§ Work to complete: Using the entries that follow, transcribe only the lines from the line with "16.9 (-0.3, 41.0)" to the line with "dventure and more", both included, exactly as they stand and without pictures.

§ Excerpted records:
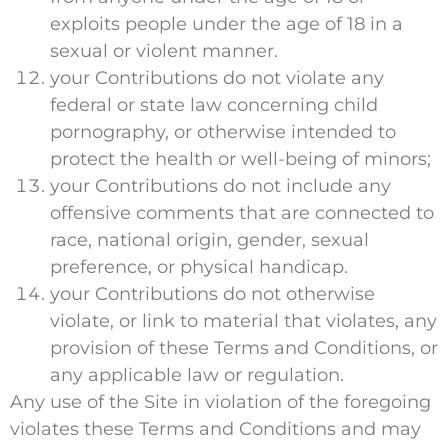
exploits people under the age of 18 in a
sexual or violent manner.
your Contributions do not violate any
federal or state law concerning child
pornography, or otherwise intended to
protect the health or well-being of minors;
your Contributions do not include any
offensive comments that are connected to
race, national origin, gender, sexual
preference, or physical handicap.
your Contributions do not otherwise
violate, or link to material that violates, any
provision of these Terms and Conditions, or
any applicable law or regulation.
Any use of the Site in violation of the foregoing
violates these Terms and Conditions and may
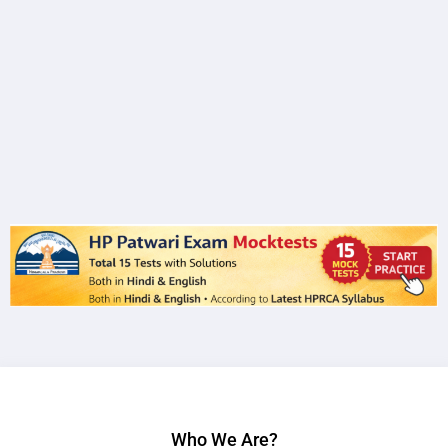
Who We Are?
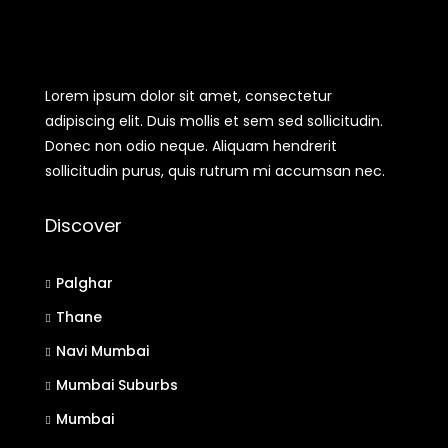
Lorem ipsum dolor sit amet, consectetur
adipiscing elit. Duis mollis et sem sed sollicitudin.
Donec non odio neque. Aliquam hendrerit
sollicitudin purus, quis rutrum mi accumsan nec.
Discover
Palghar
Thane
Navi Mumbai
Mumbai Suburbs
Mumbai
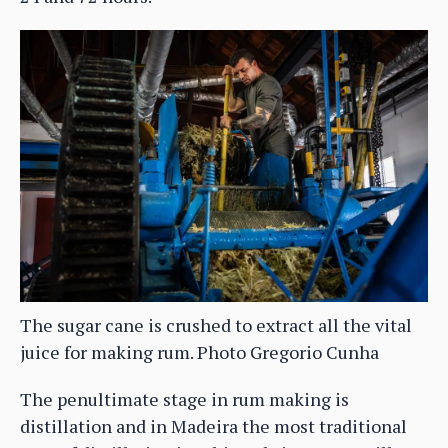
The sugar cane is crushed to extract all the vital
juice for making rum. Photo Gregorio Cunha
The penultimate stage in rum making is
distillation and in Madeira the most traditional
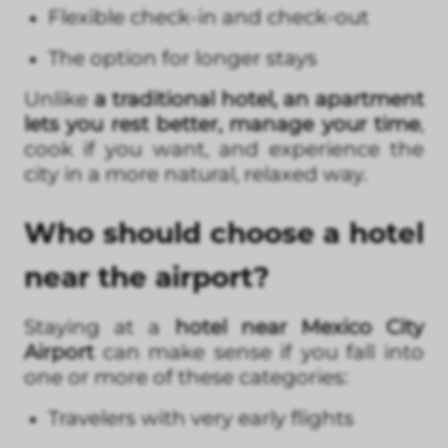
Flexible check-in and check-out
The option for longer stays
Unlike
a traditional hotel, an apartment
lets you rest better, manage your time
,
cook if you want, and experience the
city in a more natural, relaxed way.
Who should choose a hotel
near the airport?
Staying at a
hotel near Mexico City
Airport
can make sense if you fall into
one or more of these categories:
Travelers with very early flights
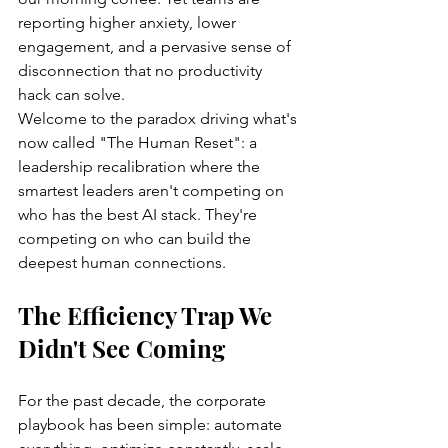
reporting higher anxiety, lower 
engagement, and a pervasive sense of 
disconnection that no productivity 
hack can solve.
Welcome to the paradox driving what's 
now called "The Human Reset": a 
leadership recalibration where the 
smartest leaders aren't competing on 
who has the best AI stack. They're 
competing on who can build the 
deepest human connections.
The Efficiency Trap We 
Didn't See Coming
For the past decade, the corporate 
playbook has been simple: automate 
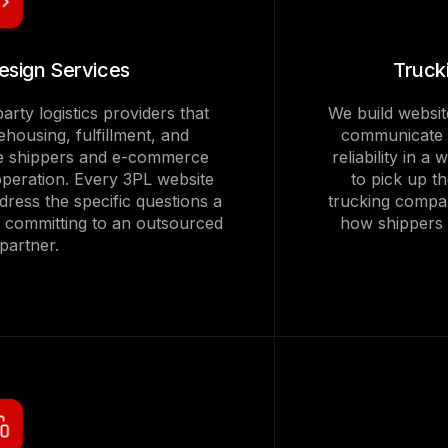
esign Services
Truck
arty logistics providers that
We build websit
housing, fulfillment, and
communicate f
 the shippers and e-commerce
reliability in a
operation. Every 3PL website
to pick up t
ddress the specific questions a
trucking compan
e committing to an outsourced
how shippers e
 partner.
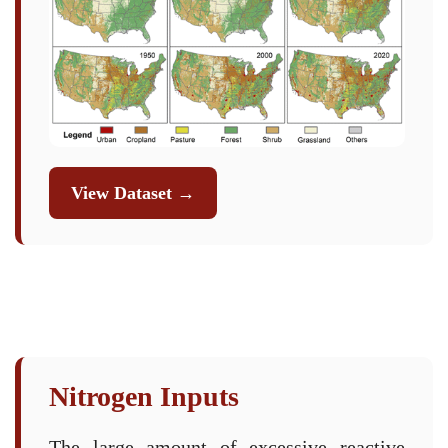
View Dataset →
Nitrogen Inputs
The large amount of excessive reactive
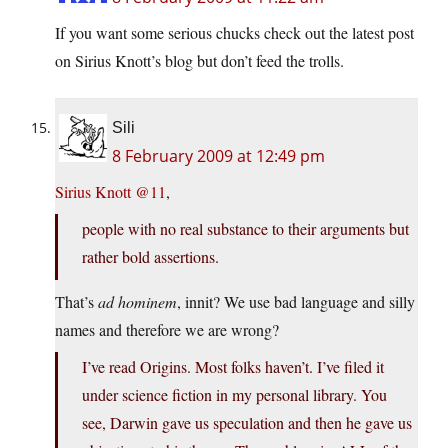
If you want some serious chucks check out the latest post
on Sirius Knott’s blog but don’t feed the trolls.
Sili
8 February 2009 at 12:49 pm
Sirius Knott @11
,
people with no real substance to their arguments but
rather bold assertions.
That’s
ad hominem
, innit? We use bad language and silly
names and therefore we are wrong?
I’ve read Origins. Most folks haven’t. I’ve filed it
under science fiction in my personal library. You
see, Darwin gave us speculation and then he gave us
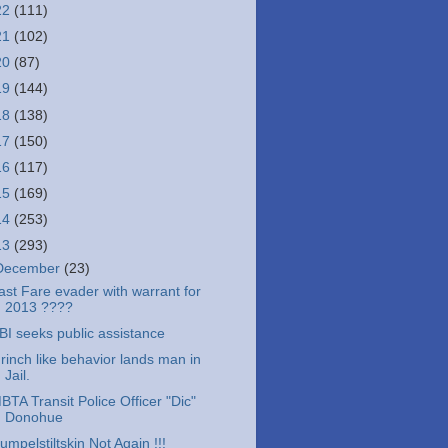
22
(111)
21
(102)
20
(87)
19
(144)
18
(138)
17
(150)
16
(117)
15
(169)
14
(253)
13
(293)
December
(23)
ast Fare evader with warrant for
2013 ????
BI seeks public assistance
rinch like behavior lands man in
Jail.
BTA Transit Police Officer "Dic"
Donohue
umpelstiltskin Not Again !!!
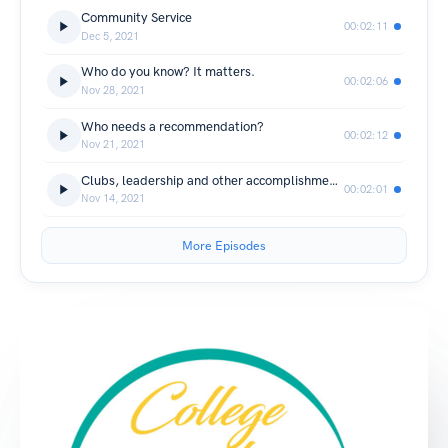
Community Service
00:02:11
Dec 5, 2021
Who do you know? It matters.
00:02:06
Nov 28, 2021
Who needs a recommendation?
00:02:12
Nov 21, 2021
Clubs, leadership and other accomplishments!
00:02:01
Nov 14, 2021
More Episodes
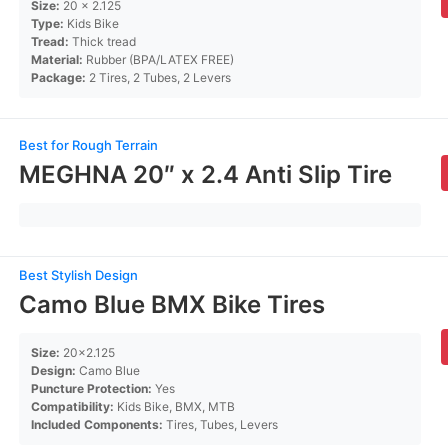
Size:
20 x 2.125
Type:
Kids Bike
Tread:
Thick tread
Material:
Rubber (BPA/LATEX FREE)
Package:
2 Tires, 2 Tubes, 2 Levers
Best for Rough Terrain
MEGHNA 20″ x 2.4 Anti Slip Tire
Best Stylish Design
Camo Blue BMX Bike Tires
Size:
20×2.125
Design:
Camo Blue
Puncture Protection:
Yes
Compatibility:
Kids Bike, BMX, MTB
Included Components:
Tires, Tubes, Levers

==

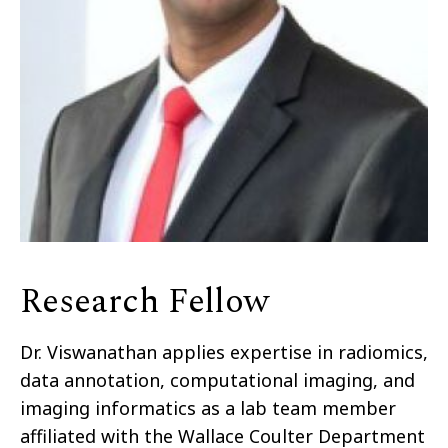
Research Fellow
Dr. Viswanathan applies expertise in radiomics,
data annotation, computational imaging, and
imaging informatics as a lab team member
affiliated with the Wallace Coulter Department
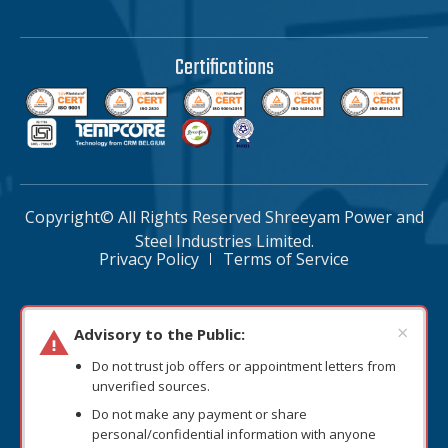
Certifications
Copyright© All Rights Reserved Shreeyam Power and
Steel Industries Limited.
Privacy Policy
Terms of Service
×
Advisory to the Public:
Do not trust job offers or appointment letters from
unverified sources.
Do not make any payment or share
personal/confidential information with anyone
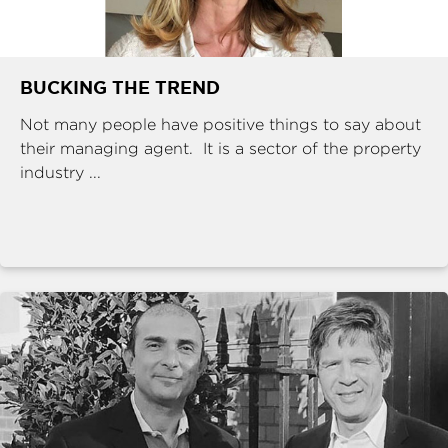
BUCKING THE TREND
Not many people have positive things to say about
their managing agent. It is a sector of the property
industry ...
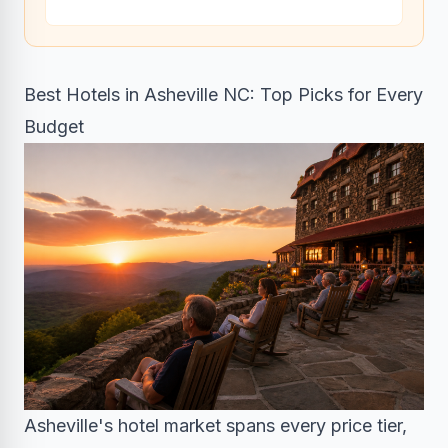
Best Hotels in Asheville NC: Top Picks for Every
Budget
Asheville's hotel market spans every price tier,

==

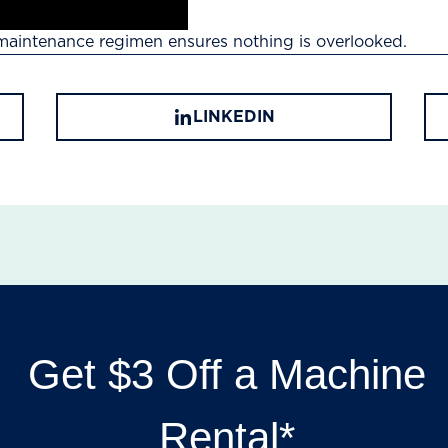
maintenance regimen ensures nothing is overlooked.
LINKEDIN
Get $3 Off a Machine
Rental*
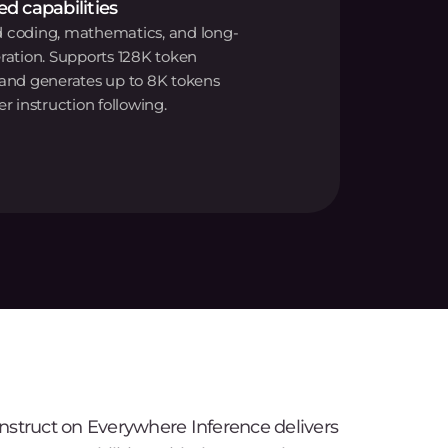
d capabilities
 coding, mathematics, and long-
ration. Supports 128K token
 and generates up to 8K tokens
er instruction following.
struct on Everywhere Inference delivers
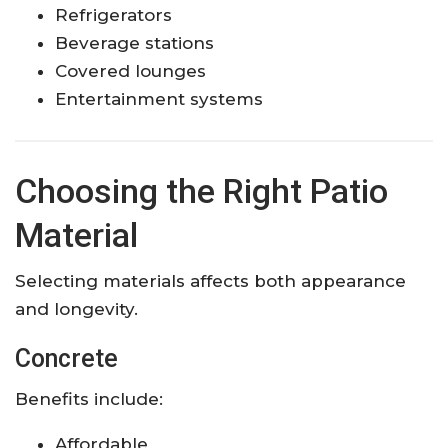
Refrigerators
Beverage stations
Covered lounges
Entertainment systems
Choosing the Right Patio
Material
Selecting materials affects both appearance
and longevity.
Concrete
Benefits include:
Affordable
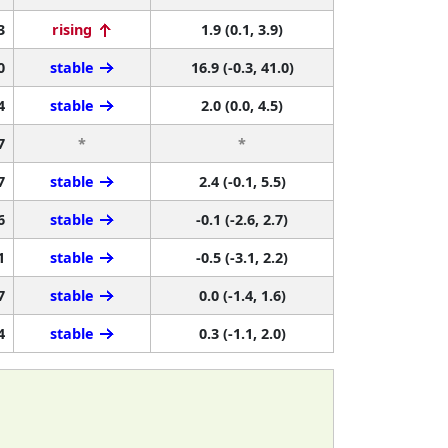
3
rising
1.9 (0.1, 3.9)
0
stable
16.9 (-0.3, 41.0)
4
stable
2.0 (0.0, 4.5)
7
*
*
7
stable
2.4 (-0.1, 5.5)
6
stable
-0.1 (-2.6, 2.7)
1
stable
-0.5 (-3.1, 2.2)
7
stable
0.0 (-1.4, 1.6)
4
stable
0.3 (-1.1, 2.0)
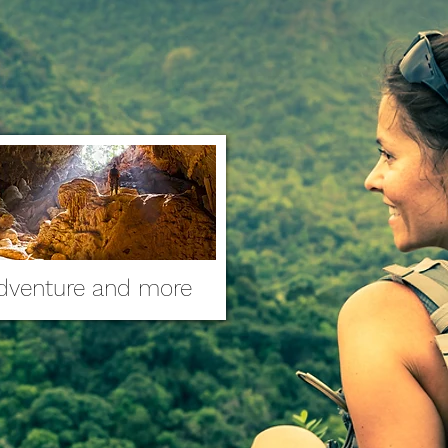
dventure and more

§ Your solution:
16.9 (-0.3, 41.0)
4
stable
2.0 (0.0, 4.5)
7
*
*
7
stable
2.4 (-0.1, 5.5)
6
stable
-0.1 (-2.6, 2.7)
1
stable
-0.5 (-3.1, 2.2)
7
stable
0.0 (-1.4, 1.6)
4
stable
0.3 (-1.1, 2.0)
dventure and more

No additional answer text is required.